振り向くと、宮内早百合が軽く手を挙げ、足取りを速めて近づいて来た。
「井原さん、この後、お時間あるかしら?」
宮内早百合が言った。
「ええ」
「ちょっと相談したいことがあるんだけど……」
「いいわよ」
「良かった。じゃ、行きましょう」
二人は肩を並べて教室を出た。
(相談て、何かしら……)
宮内早百合とは、近くのマンションに住んでいるため、偶然、出会うこともあったし、親しい主婦だった。奈々子と同じ、一児の母親である。
長女同士が同じクラスになってから、授業参観やPTAの会合では、いつも一緒になる。
同年代のはずだが、宮内早百合はいつも鮮やかなメイクにファッショナブルな装いで、表情もいきいきしていて若々しかった。
一児の母と思えないほど、女の魅力にあふれている。三十代半ばなのに、まだ子供が幼い〈ヤン・ママ〉みたいな若々しさを、奈々子はうらやましいと思っていた。
いつか、偶然、ホームセンターの駐車場で会った時、車を降りて店の中へと歩いて行きながら、
「宮内さんて、エステなんかも行ってるの? いつ見ても若くてきれいで、うらやましいわ」
そう言ったことがある。
すると宮内早百合は、
「あたし、恋をしてるから」
ちょっと謎めいた微笑を浮かべながら、そう答えた。
女は恋をすると、きれいになるとは、奈々子も知っているが、
(人妻で、母親なのに……)
と、驚かされた。結婚したらもう、恋とは縁がなくなるもの――奈々子はそう思っていたのだ。
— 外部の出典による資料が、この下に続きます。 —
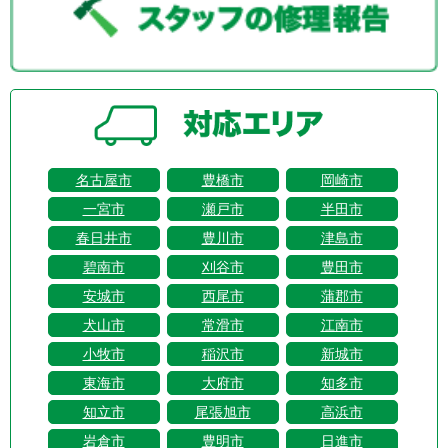
名古屋市
豊橋市
岡崎市
一宮市
瀬戸市
半田市
春日井市
豊川市
津島市
碧南市
刈谷市
豊田市
安城市
西尾市
蒲郡市
犬山市
常滑市
江南市
小牧市
稲沢市
新城市
東海市
大府市
知多市
知立市
尾張旭市
高浜市
岩倉市
豊明市
日進市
現在の自分は、ただの平凡な主婦。平凡な妻で、平凡な母親だった。
長女の友達から、『おばさん』と呼ばれるのにも慣れているし、四十を過ぎた夫がすっかり『おじさん』になってしまったように、自分も女というより『おばさん』なのだと諦めていた。
ところが、同年代で、はるかに若々しく魅力的な宮内早百合が、
「あたし、恋をしてるから」
すらっとそう答えたのだから、驚くのも無理はなかった。
けれど、すぐに納得した。エステやメイクやファッションだけでなく、女を魅力的にするのは、やはり恋である。
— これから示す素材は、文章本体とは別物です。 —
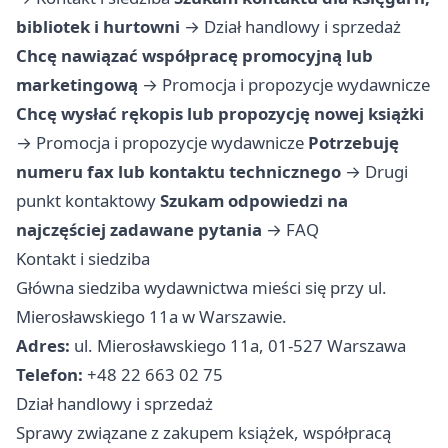
bibliotek i hurtowni
→
Dział handlowy i sprzedaż
Chcę nawiązać współpracę promocyjną lub
marketingową
→
Promocja i propozycje wydawnicze
Chcę wysłać rękopis lub propozycję nowej książki
→
Promocja i propozycje wydawnicze
Potrzebuję
numeru fax lub kontaktu technicznego
→
Drugi
punkt kontaktowy
Szukam odpowiedzi na
najczęściej zadawane pytania
→
FAQ
Kontakt i siedziba
Główna siedziba wydawnictwa mieści się przy ul.
Mierosławskiego 11a w Warszawie.
Adres:
ul. Mierosławskiego 11a, 01-527 Warszawa
Telefon:
+48 22 663 02 75
Dział handlowy i sprzedaż
Sprawy związane z zakupem książek, współpracą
(でも、ご主人に恋をしているってわけじゃないでしょうね。すると、不倫……!)
そう思い至った奈々子は、今日も宮内早百合の姿を眼にして、
(彼女はご主人を裏切って、ほかの男性と、ラブホテルなんかへ行って、甘美な時間を過ごすんだわ……)
と、空想をかきたてられそうになった。
今日も宮内早百合は、純白のパンツ・ルックに若々しいアクセサリーをつけ、ポシェットふうのショルダー・バッグ、栗色にカラーリングしたロング・ウェーブ・ヘアも、女優のようにバッチリ決まっている。
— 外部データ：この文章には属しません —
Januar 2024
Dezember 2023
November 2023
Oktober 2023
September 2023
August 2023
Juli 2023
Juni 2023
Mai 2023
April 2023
今日のPTAの会合に出席していた母親たちの中で、最も華やかで、若々しく、洗練されていて、目立つ存在だった。
そんな彼女が、相談したいことって何かしらと、奈々子には予想もつかなかった。
学校を出て少し歩くと、オープン・カフェ式の広々とした明るい喫茶店があり、二人はそこに入った。
テーブルをはさんで座り、ボーイに飲み物の注文を告げると、宮内早百合はさっそく切り出した。
「実はね、今の彼って年下なんだけど、このごろ、ちょっと困っちゃってるの」
「どうしたの?」
『今の彼』ということは、過去にも別の彼と彼女は不倫していたのだ――と、あらためて宮内早百合を、すごい奥さんだと奈々子は驚かずにいられなかった。
「ベッドでね……」
と、宮内早百合が顔を寄せるようにして、声を低めた。
「変態的な行為を、挑んでくるのよ」
そう言って彼女は、秘密めいた微笑を浮かべた。
「まあ……どんな……」
変態的な行為と言われても、具体的には想像できないが、奈々子は思わず眉をひそめた。そんな男と付き合っているなんて――と彼女への小さな軽蔑が湧く。
「たとえば、縛るとか……」
「ええッ……!」
「バイブを使って責められたり……」
「まあ……」
と、呟いたきり絶句し、奈々子は顔が熱くなるのを感じた。
初夏のまぶしい陽射し。明るく晴れた昼下がりのオープン・カフェ式の喫茶店で、名称だけは知っているバイブレーターのことを、略して『バイブ』などと言う早百合に、言葉を失ってしまうほど驚愕させられる。